By Arathy Somasekhar
HOUSTON (Reuters) - Discover how the newly expanded Trans Mountain pipeline is reshaping the Canadian crude oil transportation landscape. Pipelines that historically carry Canadian crude to the U.S. are cutting rates and shifting to ship different grades due to competition from TMX.
Find out how these moves will affect the cost of transporting heavy crude to the U.S. Midwest and Gulf Coast next month. With U.S. imports of Canadian crude hitting a record in July, the impact of TMX expansion volumes is undeniable.

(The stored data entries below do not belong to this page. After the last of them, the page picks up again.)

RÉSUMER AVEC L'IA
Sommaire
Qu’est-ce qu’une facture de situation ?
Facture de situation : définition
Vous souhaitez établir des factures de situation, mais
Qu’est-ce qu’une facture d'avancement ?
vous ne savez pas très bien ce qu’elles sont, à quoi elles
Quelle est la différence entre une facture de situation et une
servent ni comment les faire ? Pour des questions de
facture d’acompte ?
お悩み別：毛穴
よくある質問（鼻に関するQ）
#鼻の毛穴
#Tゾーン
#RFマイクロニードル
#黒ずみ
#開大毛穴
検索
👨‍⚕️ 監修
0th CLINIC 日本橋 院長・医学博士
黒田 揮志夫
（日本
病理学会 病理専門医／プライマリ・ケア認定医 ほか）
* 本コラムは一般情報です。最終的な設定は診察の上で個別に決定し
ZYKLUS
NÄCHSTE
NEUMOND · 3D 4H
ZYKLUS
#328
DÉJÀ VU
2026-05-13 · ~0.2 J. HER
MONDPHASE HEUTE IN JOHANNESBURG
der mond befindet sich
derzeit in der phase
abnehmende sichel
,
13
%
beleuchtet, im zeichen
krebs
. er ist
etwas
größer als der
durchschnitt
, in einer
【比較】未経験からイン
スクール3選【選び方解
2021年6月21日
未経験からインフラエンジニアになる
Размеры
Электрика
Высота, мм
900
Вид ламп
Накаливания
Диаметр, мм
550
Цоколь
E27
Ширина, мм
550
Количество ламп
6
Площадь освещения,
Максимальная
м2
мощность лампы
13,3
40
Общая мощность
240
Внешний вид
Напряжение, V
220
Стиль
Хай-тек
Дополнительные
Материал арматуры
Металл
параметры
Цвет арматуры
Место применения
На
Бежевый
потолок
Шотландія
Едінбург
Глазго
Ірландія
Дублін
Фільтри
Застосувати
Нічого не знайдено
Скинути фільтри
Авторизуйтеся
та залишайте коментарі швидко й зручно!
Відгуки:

Enbridge, a major Canadian pipeline operator, is reducing tariffs for September by 11% per barrel on heavy crude moving on its Mainline system in response to the TMX impact. Learn about the implications for the Mainline system, which is a key competitor to TMX.

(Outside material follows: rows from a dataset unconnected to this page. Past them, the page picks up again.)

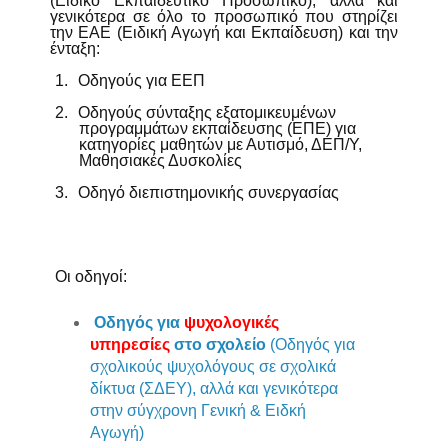
(Ειδικό Εκπαιδευτικό Προσωπικό), αλλά και
γενικότερα σε όλο το προσωπικό που στηρίζει
την ΕΑΕ (Ειδική Αγωγή και Εκπαίδευση) και την
ένταξη:
1.
Οδηγούς για ΕΕΠ
2.
Οδηγούς σύνταξης εξατομικευμένων
προγραμμάτων εκπαίδευσης (ΕΠΕ) για
κατηγορίες μαθητών
με
Α
υτισμό
,
ΔΕΠ/Υ,
Μαθησιακές Δυσκολίες
3.
Οδηγό διεπιστημονικής συνεργασίας
Οι οδηγοί:
Οδηγός για
ψυχολογικές
υπηρεσίες
στο σχολείο
(Οδηγός για
σχολικούς ψυχολόγους σε σχολικά
δίκτυα (ΣΔΕΥ), αλλά και γενικότερα
στην σύγχρονη Γενική & Ειδκή
Αγωγή)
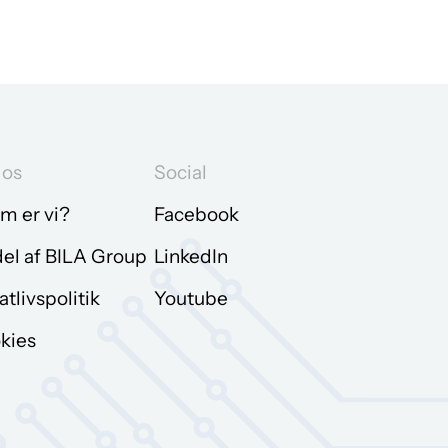
os
Social
m er vi?
Facebook
del af BILA Group
LinkedIn
atlivspolitik
Youtube
kies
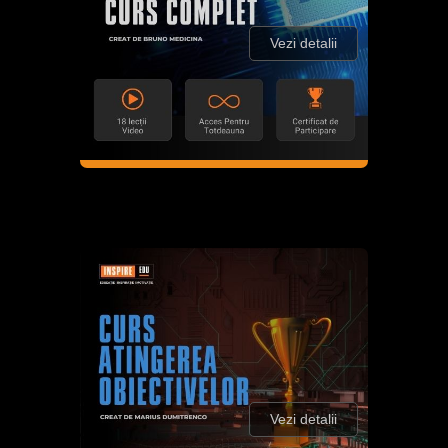
Vezi detalii
Vezi detalii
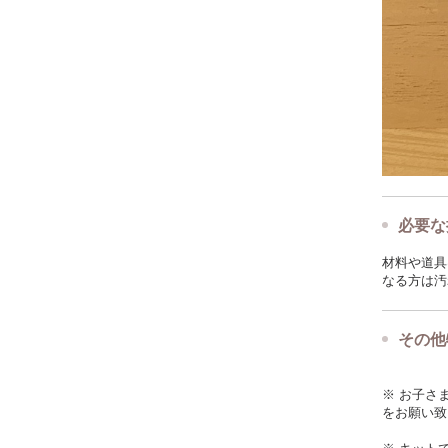
必要な
材料や道具
なる方は汚
その他
※ お子さ
をお願い致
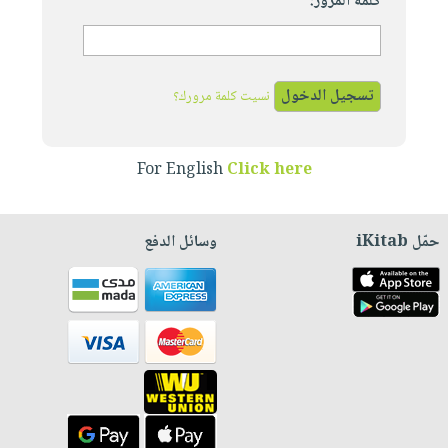
كلمة المرور:
نسيت كلمة مرورك؟
For English
Click here
حمّل iKitab
وسائل الدفع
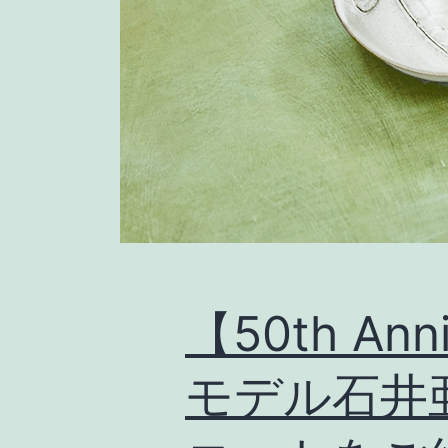
【50th Ann
モデル石井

Get insights from experts on how pipelines like Enbridge's Spearhead and Flanagan South pipelines could lose volumes, and how MPLX's Capline pipeline might see a shift towards transporting more light crude from the Bakken oilfield.
Analysis: Despite short-term disruptions, delays in TMX completion have allowed Canadian producers to increase supply. Overall utilization on outbound pipelines is rising, and Canadian oil output is expected to grow rapidly, offsetting the added capacity of TMX.
Understand the potential impact of this shift on your finances and investments. Stay informed on the changing dynamics of the Canadian crude oil transportation market.